On a toujours besoin d’un petit pois.

Mais les carottes sont cuites. Nicolas Sarkozy montre son visage des mauvais jours, son sourire n’est plus que de façade. On se demande bien comment il peut encore croire en sa bonne étoile.

Les satellites de l’ouverture se font la malle sans vergogne, ils n’ont plus rien à gagner, la chiraquie se déchaine, les peoples ont déjà donné et payé, Chantal Jouanno en a gros sur le cœur mais se retient, Rachida observe et se tait : le président se déplume, Hollande fait la roue.

Gros temps sur l’Elysée, mini tornades, mini cyclones bien plus que giboulées de circonstance.

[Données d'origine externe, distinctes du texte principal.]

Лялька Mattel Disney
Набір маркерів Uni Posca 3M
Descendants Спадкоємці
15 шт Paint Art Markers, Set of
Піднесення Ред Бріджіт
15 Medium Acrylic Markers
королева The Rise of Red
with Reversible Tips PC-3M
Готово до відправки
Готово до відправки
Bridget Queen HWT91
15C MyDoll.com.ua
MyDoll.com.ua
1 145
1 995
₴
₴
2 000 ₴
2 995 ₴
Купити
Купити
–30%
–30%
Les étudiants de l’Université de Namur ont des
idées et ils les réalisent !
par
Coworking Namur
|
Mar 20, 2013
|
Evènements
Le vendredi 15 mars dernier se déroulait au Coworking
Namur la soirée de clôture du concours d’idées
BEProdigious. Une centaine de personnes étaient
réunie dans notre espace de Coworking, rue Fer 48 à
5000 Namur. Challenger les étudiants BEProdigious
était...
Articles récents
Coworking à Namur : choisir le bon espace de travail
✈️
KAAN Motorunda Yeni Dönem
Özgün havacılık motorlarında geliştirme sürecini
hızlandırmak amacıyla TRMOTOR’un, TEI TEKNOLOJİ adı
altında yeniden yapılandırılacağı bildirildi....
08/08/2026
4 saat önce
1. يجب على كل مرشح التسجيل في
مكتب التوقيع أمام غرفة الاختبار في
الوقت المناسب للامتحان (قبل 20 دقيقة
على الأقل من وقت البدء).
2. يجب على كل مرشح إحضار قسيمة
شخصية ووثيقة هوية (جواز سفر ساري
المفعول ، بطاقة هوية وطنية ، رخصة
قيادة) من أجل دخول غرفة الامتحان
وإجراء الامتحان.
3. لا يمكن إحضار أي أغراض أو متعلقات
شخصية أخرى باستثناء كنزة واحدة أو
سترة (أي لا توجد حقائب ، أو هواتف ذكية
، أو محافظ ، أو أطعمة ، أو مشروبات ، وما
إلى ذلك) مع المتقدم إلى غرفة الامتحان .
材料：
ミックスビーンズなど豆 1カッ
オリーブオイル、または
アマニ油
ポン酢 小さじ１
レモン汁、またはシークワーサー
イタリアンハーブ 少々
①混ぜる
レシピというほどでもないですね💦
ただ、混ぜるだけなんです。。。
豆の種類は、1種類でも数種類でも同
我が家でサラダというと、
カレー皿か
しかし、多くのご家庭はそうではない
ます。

Et pourtant, un arc-en-ciel apparait. Voilà le retour de Rama : « Ce qu’ils font est dégueulasse ! » Hirsch et Amara sont « des opportunistes, des lâches » s’indigne Yade. La célèbre créatrice,  coutumière des « ramayades », faire mine de soutenir en pensant le contraire, y va franco cette fois-ci. Après l’aller, elle pratique le retour et le suggère à François Bayrou : « Je respecte Bayrou… On a besoin de lui. » Elle le conjure de revenir à la maison. Pour l’instant l’inventeur du MoDem fait la sourde oreille. Le Modulateur-Démodulateur n’est pas convaincu de ce branchement… pour l’instant : « Je ne me rallierai pas ».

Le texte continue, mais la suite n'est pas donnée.